**Exercise aim:** Within the listing below, filter for "polygon" and copy every matching line.

**Input records:**
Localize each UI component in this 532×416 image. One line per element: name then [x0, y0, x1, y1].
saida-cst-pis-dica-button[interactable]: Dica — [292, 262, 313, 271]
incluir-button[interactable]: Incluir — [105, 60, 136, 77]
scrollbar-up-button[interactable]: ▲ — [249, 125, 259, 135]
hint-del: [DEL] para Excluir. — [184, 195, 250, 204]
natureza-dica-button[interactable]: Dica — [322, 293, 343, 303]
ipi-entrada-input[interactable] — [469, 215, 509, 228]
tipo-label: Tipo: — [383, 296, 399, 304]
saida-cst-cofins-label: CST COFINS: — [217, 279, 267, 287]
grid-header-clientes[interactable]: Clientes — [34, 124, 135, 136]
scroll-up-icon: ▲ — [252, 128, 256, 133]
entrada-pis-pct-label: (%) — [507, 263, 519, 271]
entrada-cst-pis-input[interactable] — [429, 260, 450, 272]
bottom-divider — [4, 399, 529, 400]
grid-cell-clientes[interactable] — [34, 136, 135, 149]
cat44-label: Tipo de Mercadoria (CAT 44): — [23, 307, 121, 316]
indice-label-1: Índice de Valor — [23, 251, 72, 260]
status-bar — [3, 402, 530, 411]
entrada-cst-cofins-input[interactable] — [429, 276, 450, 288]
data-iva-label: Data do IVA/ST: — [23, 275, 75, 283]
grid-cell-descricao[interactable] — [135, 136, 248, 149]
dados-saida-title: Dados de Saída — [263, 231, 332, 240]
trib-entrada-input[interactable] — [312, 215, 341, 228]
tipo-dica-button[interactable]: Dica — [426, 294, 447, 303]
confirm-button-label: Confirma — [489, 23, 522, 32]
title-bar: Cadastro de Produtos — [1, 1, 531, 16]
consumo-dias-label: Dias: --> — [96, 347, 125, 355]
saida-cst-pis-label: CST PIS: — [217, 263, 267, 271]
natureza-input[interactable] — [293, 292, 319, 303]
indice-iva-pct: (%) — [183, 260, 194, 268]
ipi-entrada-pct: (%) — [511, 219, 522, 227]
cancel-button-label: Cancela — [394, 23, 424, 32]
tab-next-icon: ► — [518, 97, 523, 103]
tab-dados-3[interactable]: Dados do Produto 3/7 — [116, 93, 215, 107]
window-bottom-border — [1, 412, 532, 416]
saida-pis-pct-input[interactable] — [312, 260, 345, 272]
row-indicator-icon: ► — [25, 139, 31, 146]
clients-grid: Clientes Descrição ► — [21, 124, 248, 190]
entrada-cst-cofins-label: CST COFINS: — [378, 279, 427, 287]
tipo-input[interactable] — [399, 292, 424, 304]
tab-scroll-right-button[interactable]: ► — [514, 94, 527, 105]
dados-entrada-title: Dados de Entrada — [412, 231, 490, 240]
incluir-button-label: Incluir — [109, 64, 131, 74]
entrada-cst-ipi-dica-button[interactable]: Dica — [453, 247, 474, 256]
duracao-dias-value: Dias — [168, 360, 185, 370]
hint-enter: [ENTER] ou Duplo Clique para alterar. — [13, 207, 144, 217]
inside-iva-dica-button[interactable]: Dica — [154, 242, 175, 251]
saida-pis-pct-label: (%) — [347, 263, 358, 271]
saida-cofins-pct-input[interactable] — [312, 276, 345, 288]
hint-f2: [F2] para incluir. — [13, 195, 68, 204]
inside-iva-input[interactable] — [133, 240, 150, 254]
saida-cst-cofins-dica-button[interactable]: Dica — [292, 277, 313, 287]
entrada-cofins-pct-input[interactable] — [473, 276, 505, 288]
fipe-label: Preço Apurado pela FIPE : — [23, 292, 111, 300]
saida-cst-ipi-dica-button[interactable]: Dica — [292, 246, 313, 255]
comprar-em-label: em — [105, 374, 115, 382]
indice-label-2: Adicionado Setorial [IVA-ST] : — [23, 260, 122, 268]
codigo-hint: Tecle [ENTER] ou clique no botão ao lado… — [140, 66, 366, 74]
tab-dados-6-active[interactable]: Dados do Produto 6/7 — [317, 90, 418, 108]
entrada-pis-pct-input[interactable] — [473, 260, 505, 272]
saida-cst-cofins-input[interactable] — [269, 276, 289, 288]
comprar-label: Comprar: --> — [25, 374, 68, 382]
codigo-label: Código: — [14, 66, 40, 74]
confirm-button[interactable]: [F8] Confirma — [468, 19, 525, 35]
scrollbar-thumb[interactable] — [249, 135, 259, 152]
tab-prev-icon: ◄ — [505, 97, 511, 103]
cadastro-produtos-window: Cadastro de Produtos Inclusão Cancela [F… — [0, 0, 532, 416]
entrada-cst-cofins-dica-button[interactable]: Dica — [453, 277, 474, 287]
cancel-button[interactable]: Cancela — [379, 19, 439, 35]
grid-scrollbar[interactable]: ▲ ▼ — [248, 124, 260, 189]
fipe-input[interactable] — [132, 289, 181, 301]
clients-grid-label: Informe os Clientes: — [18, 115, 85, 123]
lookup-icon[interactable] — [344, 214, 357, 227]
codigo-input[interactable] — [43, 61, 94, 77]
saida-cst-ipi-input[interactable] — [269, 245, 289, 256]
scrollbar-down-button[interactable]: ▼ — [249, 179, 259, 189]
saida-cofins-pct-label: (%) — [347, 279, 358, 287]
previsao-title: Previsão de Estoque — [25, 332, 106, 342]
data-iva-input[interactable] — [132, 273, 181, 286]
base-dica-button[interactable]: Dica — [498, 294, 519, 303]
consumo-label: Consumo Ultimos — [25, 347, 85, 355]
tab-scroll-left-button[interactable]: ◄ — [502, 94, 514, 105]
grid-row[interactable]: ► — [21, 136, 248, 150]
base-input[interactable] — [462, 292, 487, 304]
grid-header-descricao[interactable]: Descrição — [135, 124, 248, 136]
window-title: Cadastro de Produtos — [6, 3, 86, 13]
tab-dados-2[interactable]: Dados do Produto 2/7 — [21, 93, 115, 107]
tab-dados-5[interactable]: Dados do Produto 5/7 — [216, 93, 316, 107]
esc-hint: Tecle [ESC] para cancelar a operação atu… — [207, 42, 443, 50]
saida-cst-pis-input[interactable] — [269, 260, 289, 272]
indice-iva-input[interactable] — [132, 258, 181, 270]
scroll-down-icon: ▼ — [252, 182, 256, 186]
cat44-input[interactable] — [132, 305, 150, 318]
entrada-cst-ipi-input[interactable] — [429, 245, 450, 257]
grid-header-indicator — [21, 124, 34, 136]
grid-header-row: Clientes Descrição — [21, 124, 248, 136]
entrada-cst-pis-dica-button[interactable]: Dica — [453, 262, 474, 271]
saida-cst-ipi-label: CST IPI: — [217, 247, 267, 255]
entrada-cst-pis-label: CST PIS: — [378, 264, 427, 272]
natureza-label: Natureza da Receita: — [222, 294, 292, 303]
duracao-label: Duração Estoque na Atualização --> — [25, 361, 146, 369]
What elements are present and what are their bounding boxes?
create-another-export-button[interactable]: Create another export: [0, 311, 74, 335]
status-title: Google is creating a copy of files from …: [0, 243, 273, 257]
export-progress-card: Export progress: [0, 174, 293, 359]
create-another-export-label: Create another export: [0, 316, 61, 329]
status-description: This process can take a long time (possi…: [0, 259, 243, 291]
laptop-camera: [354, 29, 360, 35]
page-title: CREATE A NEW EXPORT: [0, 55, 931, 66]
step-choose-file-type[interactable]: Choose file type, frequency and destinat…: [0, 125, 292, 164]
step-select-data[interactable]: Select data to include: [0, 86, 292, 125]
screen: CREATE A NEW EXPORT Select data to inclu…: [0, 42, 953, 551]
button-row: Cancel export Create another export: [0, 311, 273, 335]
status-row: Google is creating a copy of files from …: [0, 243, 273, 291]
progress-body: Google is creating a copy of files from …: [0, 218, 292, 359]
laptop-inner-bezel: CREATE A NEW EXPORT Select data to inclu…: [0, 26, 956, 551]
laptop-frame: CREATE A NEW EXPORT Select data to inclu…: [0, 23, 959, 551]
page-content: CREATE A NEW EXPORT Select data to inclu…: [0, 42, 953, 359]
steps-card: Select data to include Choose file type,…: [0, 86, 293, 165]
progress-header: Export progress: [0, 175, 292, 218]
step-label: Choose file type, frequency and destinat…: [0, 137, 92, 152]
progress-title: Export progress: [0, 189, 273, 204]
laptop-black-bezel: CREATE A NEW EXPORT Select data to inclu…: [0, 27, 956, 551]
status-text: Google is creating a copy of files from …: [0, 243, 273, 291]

---

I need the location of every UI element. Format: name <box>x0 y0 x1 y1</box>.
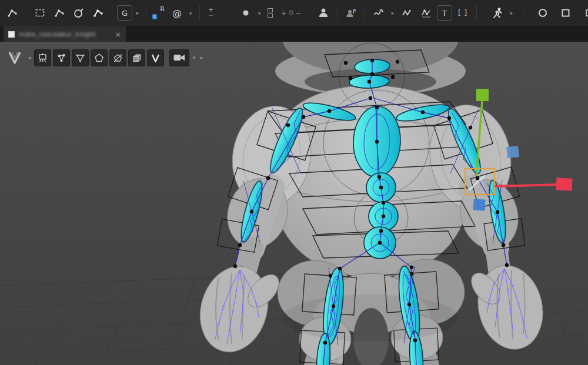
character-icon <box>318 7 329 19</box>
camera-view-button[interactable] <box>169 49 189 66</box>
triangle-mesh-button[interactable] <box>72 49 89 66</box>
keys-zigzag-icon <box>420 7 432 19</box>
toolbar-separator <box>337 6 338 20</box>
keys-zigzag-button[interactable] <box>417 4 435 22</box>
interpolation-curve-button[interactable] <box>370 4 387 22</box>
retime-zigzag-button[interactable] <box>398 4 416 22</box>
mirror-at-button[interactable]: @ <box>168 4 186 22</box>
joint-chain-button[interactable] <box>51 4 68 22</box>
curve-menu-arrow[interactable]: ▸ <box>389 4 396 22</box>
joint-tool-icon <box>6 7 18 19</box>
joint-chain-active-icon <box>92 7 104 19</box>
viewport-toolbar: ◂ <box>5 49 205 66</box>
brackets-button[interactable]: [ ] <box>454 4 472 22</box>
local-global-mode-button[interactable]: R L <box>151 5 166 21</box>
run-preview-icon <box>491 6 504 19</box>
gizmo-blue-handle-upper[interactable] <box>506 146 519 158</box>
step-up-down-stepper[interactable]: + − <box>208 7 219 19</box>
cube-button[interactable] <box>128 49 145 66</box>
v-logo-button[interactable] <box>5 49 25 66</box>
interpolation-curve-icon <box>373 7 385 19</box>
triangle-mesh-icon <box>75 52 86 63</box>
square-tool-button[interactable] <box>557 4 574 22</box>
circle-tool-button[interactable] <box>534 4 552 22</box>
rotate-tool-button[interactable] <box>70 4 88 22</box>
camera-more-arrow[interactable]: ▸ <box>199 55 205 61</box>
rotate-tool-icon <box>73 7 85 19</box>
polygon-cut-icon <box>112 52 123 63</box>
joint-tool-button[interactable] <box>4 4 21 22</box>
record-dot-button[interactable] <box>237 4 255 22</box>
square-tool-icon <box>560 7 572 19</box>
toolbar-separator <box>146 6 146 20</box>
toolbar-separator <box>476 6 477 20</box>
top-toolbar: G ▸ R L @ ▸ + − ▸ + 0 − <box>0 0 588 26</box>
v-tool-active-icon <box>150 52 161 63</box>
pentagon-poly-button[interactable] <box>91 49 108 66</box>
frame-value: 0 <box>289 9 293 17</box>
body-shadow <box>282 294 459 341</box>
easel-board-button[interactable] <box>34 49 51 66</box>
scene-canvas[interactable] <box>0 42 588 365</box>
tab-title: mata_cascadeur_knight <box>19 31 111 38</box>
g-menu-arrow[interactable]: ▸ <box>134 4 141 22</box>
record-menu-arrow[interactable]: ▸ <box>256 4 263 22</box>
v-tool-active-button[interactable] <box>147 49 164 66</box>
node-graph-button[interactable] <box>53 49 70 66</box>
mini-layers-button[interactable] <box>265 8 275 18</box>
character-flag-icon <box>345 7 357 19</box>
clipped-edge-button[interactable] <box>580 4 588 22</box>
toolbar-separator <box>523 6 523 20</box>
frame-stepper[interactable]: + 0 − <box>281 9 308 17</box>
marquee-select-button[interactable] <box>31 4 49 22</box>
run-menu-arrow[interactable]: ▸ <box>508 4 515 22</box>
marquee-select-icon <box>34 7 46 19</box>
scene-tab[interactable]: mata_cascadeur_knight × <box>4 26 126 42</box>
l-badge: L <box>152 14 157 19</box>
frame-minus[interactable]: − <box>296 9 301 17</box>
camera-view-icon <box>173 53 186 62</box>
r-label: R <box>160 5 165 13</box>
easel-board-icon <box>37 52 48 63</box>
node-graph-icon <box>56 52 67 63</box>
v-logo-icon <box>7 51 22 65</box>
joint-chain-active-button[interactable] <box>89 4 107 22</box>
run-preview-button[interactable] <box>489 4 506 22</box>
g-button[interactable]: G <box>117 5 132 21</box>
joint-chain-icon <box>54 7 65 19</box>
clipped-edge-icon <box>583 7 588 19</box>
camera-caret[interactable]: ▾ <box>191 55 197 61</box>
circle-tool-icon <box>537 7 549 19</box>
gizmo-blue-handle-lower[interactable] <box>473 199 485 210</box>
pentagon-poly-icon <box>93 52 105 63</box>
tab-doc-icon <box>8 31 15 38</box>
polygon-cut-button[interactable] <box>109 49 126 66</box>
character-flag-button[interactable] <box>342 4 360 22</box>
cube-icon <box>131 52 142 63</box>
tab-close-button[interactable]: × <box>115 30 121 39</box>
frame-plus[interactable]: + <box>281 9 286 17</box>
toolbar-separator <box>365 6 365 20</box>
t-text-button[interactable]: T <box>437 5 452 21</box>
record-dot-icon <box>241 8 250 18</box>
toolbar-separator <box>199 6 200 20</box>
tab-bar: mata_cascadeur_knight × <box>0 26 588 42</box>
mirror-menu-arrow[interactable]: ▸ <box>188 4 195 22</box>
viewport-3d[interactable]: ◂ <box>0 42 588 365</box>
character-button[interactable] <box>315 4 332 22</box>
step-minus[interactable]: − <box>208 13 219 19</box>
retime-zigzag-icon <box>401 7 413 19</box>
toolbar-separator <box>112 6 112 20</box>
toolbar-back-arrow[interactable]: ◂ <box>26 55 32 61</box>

**Task solution:**
polygon-cut-icon <box>112 52 123 63</box>
polygon-cut-button[interactable] <box>109 49 126 66</box>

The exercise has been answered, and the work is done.